(Saved data entries)
▽
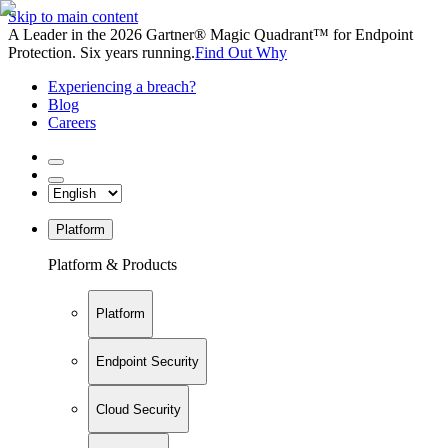
Skip to main content
A Leader in the 2026 Gartner® Magic Quadrant™ for Endpoint
Protection. Six years running.
Find Out Why
Experiencing a breach?
Blog
Careers
Platform
Platform & Products
Platform
Endpoint Security
Cloud Security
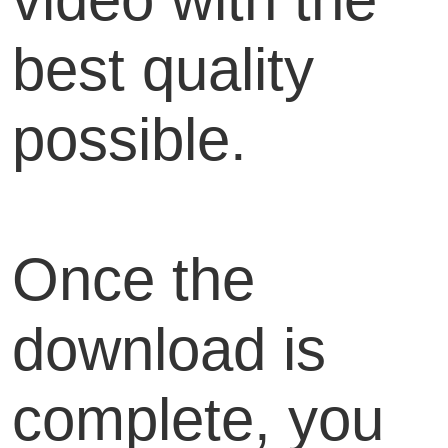
best quality
possible.
Once the
download is
complete, you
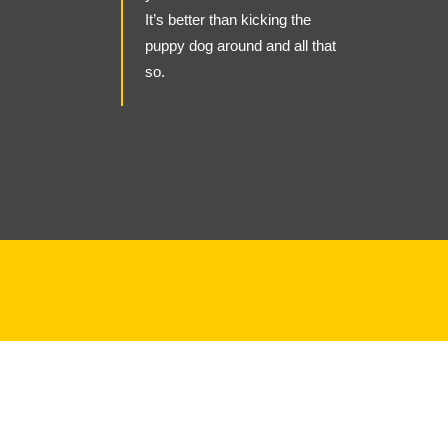
It’s better than kicking the
puppy dog around and all that
so.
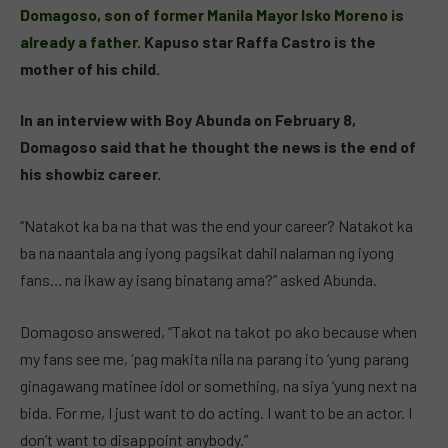
Domagoso, son of former Manila Mayor Isko Moreno is
already a father.
Kapuso star Raffa Castro is the
mother of his child.
In an interview with Boy Abunda on February 8,
Domagoso said that he thought the news is the end of
his showbiz career.
“Natakot ka ba na that was the end your career? Natakot ka
ba na naantala ang iyong pagsikat dahil nalaman ng iyong
fans… na ikaw ay isang binatang ama?” asked Abunda.
Domagoso answered, “Takot na takot po ako because when
my fans see me, ‘pag makita nila na parang ito ‘yung parang
ginagawang matinee idol or something, na siya ‘yung next na
bida. For me, I just want to do acting. I want to be an actor. I
don’t want to disappoint anybody.”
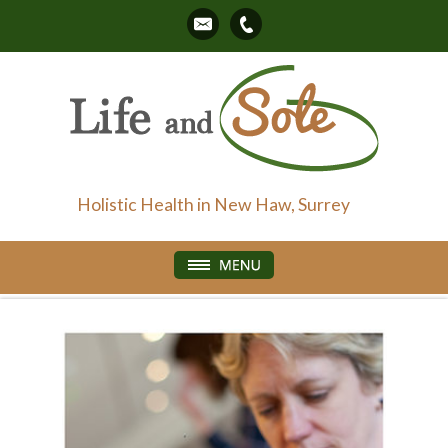
Holistic Health in New Haw, Surrey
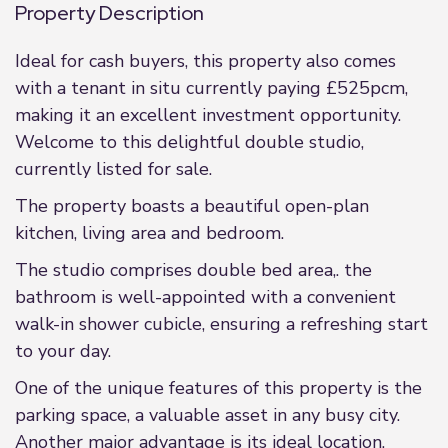
Property Description
Ideal for cash buyers, this property also comes
with a tenant in situ currently paying £525pcm,
making it an excellent investment opportunity.
Welcome to this delightful double studio,
currently listed for sale.
The property boasts a beautiful open-plan
kitchen, living area and bedroom.
The studio comprises double bed area,. the
bathroom is well-appointed with a convenient
walk-in shower cubicle, ensuring a refreshing start
to your day.
One of the unique features of this property is the
parking space, a valuable asset in any busy city.
Another major advantage is its ideal location,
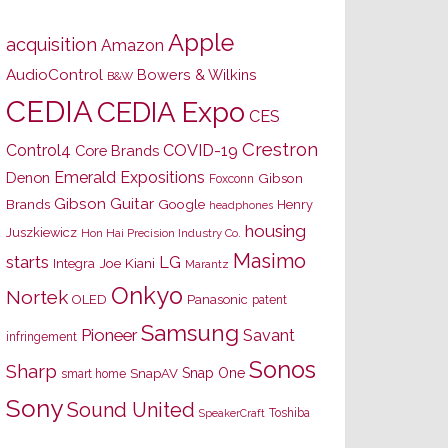
Apple
acquisition
Amazon
AudioControl
Bowers & Wilkins
B&W
CEDIA
CEDIA Expo
CES
Crestron
Control4
COVID-19
Core Brands
Emerald Expositions
Denon
Gibson
Foxconn
Gibson Guitar
Brands
Google
Henry
headphones
housing
Juszkiewicz
Hon Hai Precision Industry Co.
Masimo
starts
LG
Joe Kiani
Integra
Marantz
Onkyo
Nortek
OLED
Panasonic
patent
Samsung
Pioneer
Savant
infringement
Sonos
Sharp
Snap One
SnapAV
smart home
Sony
Sound United
Toshiba
SpeakerCraft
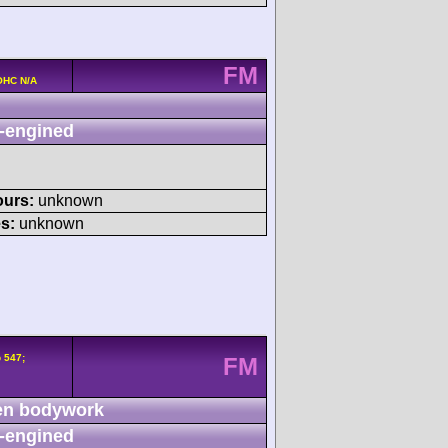
FM
OHC N/A
-engined
ours:
unknown
s:
unknown
 547;
FM
n bodywork
-engined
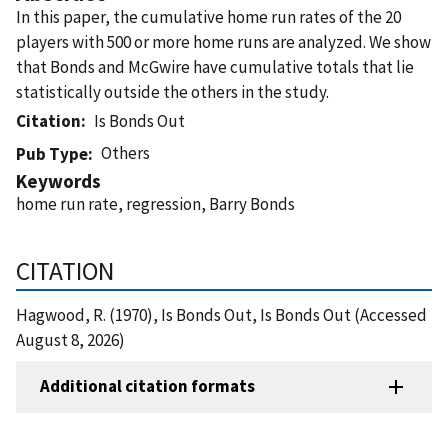
In this paper, the cumulative home run rates of the 20
players with 500 or more home runs are analyzed. We show
that Bonds and McGwire have cumulative totals that lie
statistically outside the others in the study.
Citation
Is Bonds Out
Others
Pub Type
Keywords
home run rate, regression, Barry Bonds
CITATION
Hagwood, R. (1970), Is Bonds Out, Is Bonds Out (Accessed
August 8, 2026)
Additional citation formats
△
**Task requirements**
Provide the number of lines in these entries that hold the word "Bonds", without any accompanying text.

**Response to this task**
4